Ignore SCORM learning modules

2025-07-14 15:12:30 +02:00 · 2023-08-29 13:51:19 +02:00
parent df3514cd03
commit 50b50513c6
3 changed files with 17 additions and 1 deletions
--- a/CHANGELOG.md
+++ b/CHANGELOG.md
@ -30,6 +30,7 @@ ambiguous situations.
 - Remove size suffix for files in content pages
 - Sanitize ascii control characters on Windows
 - Crawling of paginated past meetings
+- Ignore SCORM learning modules

 ### Added
 - `no-delete-prompt-override` conflict resolution strategy
--- a/PFERD/crawl/ilias/kit_ilias_html.py
+++ b/PFERD/crawl/ilias/kit_ilias_html.py
@ -27,6 +27,7 @@ class IliasElementType(Enum):
    BOOKING = "booking"
    MEETING = "meeting"
    SURVEY = "survey"
+    SCORM_LEARNING_MODULE = "scorm_learning_module"
    MEDIACAST_VIDEO_FOLDER = "mediacast_video_folder"
    MEDIACAST_VIDEO = "mediacast_video"
    OPENCAST_VIDEO = "opencast_video"
@ -953,6 +954,9 @@ class IliasPage:
        if "baseClass=ilMediaCastHandlerGUI" in parsed_url.query:
            return IliasElementType.MEDIACAST_VIDEO_FOLDER

+        if "baseClass=ilSAHSPresentationGUI" in parsed_url.query:
+            return IliasElementType.SCORM_LEARNING_MODULE
+
        # Booking and Meeting can not be detected based on the link. They do have a ref_id though, so
        # try to guess it from the image.

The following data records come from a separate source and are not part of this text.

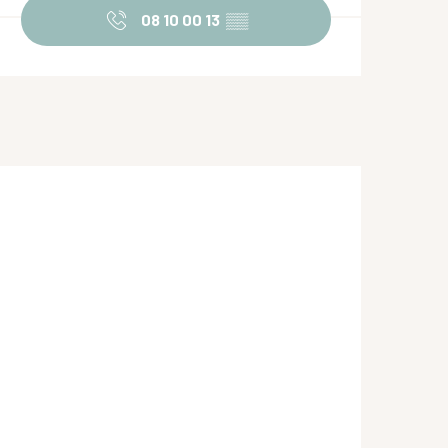
08 10 00 13
▒▒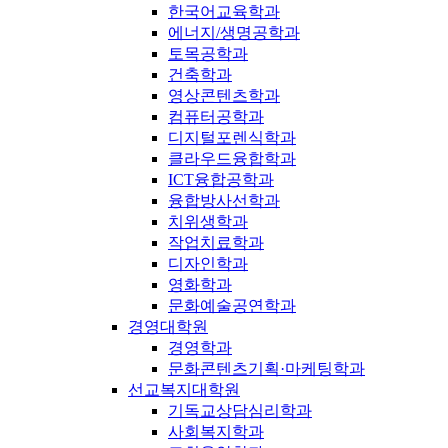
한국어교육학과
에너지/생명공학과
토목공학과
건축학과
영상콘텐츠학과
컴퓨터공학과
디지털포렌식학과
클라우드융합학과
ICT융합공학과
융합방사선학과
치위생학과
작업치료학과
디자인학과
영화학과
문화예술공연학과
경영대학원
경영학과
문화콘텐츠기획·마케팅학과
선교복지대학원
기독교상담심리학과
사회복지학과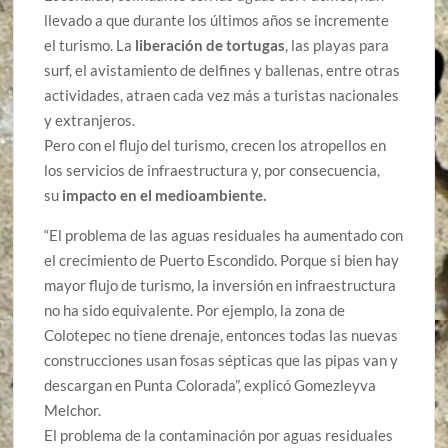
llevado a que durante los últimos años se incremente
el turismo. La
liberación de tortugas
, las playas para
surf, el avistamiento de delfines y ballenas, entre otras
actividades, atraen cada vez más a turistas nacionales
y extranjeros.
Pero con el flujo del turismo, crecen los atropellos en
los servicios de infraestructura y, por consecuencia,
su
impacto en el medioambiente.
“El problema de las aguas residuales ha aumentado con
el crecimiento de Puerto Escondido. Porque si bien hay
mayor flujo de turismo, la inversión en infraestructura
no ha sido equivalente. Por ejemplo, la zona de
Colotepec no tiene drenaje, entonces todas las nuevas
construcciones usan fosas sépticas que las pipas van y
descargan en Punta Colorada”, explicó Gomezleyva
Melchor.
El problema de la contaminación por aguas residuales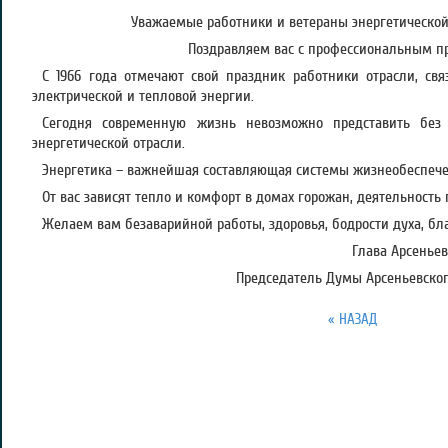
Уважаемые работники и ветераны энергетической
Поздравляем вас с профессиональным п
С 1966 года отмечают свой праздник работники отрасли, св
электрической и тепловой энергии.
Сегодня современную жизнь невозможно представить без
энергетической отрасли.
Энергетика – важнейшая составляющая системы жизнеобеспечен
От вас зависят тепло и комфорт в домах горожан, деятельность
Желаем вам безаварийной работы, здоровья, бодрости духа, бл
Глава Арсеньев
Председатель Думы Арсеньевского
« НАЗАД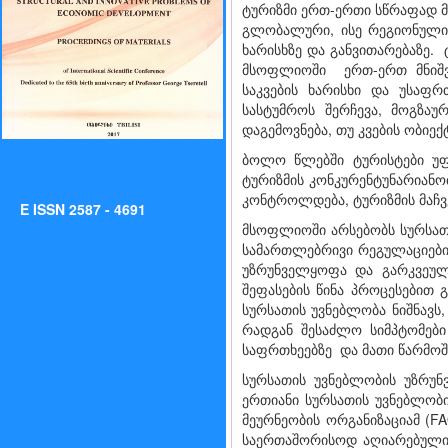
ტურიზმი ერთ-ერთი სწრაფად 
გლობალური, ისე რეგიონული 
ხარისხზე და განვითარებაზე. 
მსოფლიოში ერთ-ერთ მნიშვნე
საკვების ხარისხი და უსაფრ
სასტუმროს შერჩევა, მოგზა
დაგემოვნება, თუ კვების ობიე
ბოლო წლებში ტურისტები უფ
ტურიზმის კონკურენტუნარიანობ
კონტროლდება, ტურიზმის მაჩვ
E ISSN 2587 - 4691
მსოფლიოში არსებობს სურსათი
სამართლებრივი რეგულაციები 
უზრუნველყოფა და გარკვეული
შეფასების წინა პროცესებით 
სურსათის უვნებლობა ნიშნავს,
რადგან შესაძლო სიმპტომები
საფრთხეებზე და მათი წარმოშ
სურსათის უვნებლობის უზრუნ
ერთიანი სურსათის უვნებლობ
მეურნეობის ორგანიზაციამ (FA
საერთაშორისოდ აღიარებული ს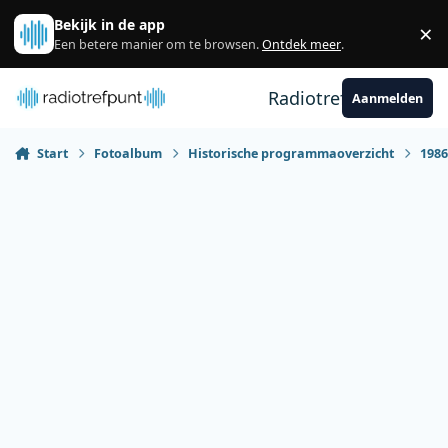
Spring naar bijdragen
Bekijk in de app
×
Sl
Een betere manier om te browsen.
Ontdek meer
.
Radiotrefpunt
Aanmelden
Start
Fotoalbum
Historische programmaoverzicht
198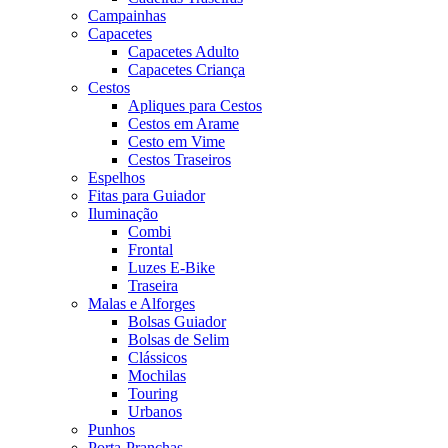
Campainhas
Capacetes
Capacetes Adulto
Capacetes Criança
Cestos
Apliques para Cestos
Cestos em Arame
Cesto em Vime
Cestos Traseiros
Espelhos
Fitas para Guiador
Iluminação
Combi
Frontal
Luzes E-Bike
Traseira
Malas e Alforges
Bolsas Guiador
Bolsas de Selim
Clássicos
Mochilas
Touring
Urbanos
Punhos
Porta-Pranchas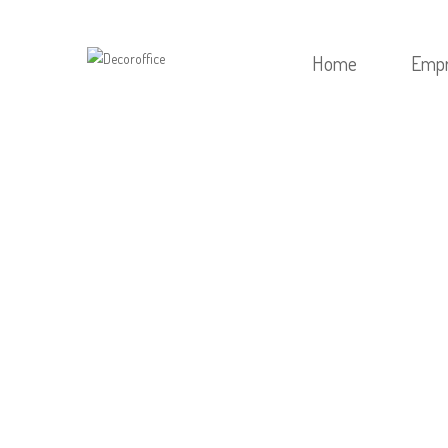
Home
Emp
HOME
/
SEM CA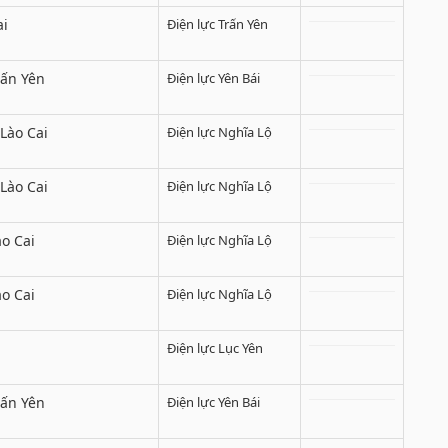
ai
Điện lực Trấn Yên
rấn Yên
Điện lực Yên Bái
Lào Cai
Điện lực Nghĩa Lộ
Lào Cai
Điện lực Nghĩa Lộ
o Cai
Điện lực Nghĩa Lộ
o Cai
Điện lực Nghĩa Lộ
Điện lực Lục Yên
rấn Yên
Điện lực Yên Bái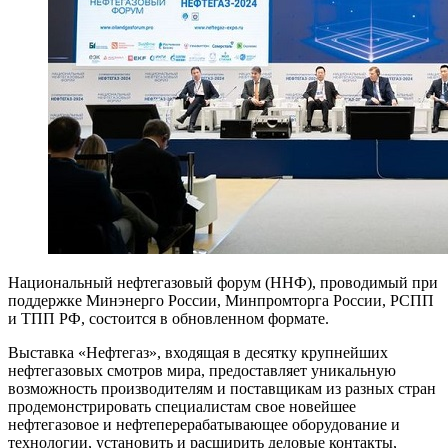
Национальный нефтегазовый форум (ННФ), проводимый при
поддержке Минэнерго России, Минпромторга России, РСПП
и ТПП РФ, состоится в обновленном формате.
Выставка «Нефтегаз», входящая в десятку крупнейших
нефтегазовых смотров мира, предоставляет уникальную
возможность производителям и поставщикам из разных стран
продемонстрировать специалистам свое новейшее
нефтегазовое и нефтеперерабатывающее оборудование и
технологии, установить и расширить деловые контакты,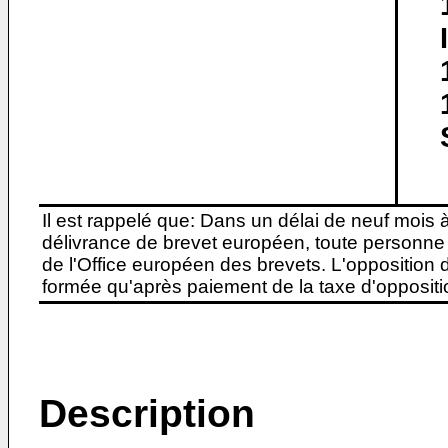
Il est rappelé que: Dans un délai de neuf mois 
délivrance de brevet européen, toute personne 
de l'Office européen des brevets. L'opposition do
formée qu'après paiement de la taxe d'oppositio
Description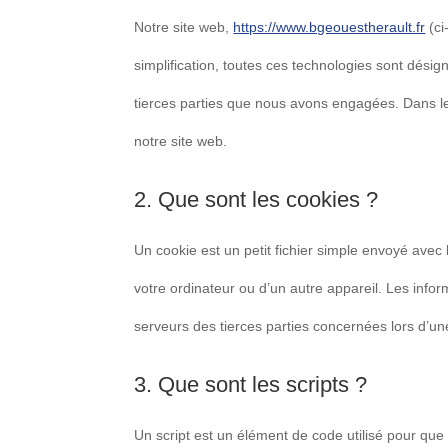
Notre site web,
https://www.bgeouestherault.fr
(ci
simplification, toutes ces technologies sont dési
tierces parties que nous avons engagées. Dans le
notre site web.
2. Que sont les cookies ?
Un cookie est un petit fichier simple envoyé avec
votre ordinateur ou d’un autre appareil. Les inf
serveurs des tierces parties concernées lors d’une 
3. Que sont les scripts ?
Un script est un élément de code utilisé pour que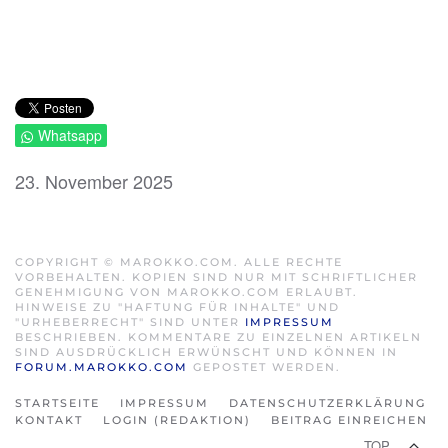
Whatsapp
23. November 2025
COPYRIGHT © MAROKKO.COM. ALLE RECHTE
VORBEHALTEN. KOPIEN SIND NUR MIT SCHRIFTLICHER
GENEHMIGUNG VON MAROKKO.COM ERLAUBT.
HINWEISE ZU "HAFTUNG FÜR INHALTE" UND
"URHEBERRECHT" SIND UNTER
IMPRESSUM
BESCHRIEBEN. KOMMENTARE ZU EINZELNEN ARTIKELN
SIND AUSDRÜCKLICH ERWÜNSCHT UND KÖNNEN IN
FORUM.MAROKKO.COM
GEPOSTET WERDEN.
STARTSEITE
IMPRESSUM
DATENSCHUTZERKLÄRUNG
KONTAKT
LOGIN (REDAKTION)
BEITRAG EINREICHEN
TOP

@ -1031,6 +1035,9 @@ class IliasPage:
        if str(img_tag["src"]).endswith("icon_mcst.svg"):
            return IliasElementType.MEDIACAST_VIDEO_FOLDER

+        if str(img_tag["src"]).endswith("icon_sahs.svg"):
+            return IliasElementType.SCORM_LEARNING_MODULE
+
        return IliasElementType.FOLDER

    @staticmethod
--- a/PFERD/crawl/ilias/kit_ilias_web_crawler.py
+++ b/PFERD/crawl/ilias/kit_ilias_web_crawler.py
@ -403,6 +403,14 @@ instance's greatest bottleneck.
                "[bright_black](surveys contain no relevant data)"
            )
            return None
+        elif element.type == IliasElementType.SCORM_LEARNING_MODULE:
+            log.status(
+                "[bold bright_black]",
+                "Ignored",
+                fmt_path(element_path),
+                "[bright_black](scorm learning modules are not supported)"
+            )
+            return None
        elif element.type == IliasElementType.LEARNING_MODULE:
            return await self._handle_learning_module(element, element_path)
        elif element.type == IliasElementType.LINK:
@ -897,7 +905,7 @@ instance's greatest bottleneck.
            soup = soupify(await request.read())
            if self._is_logged_in(soup):
                return self._verify_page(soup, url, root_page_allowed)
-        raise CrawlError("get_page failed even after authenticating")
+        raise CrawlError(f"get_page failed even after authenticating on {url!r}")

    def _verify_page(self, soup: BeautifulSoup, url: str, root_page_allowed: bool) -> BeautifulSoup:
        if IliasPage.is_root_page(soup) and not root_page_allowed: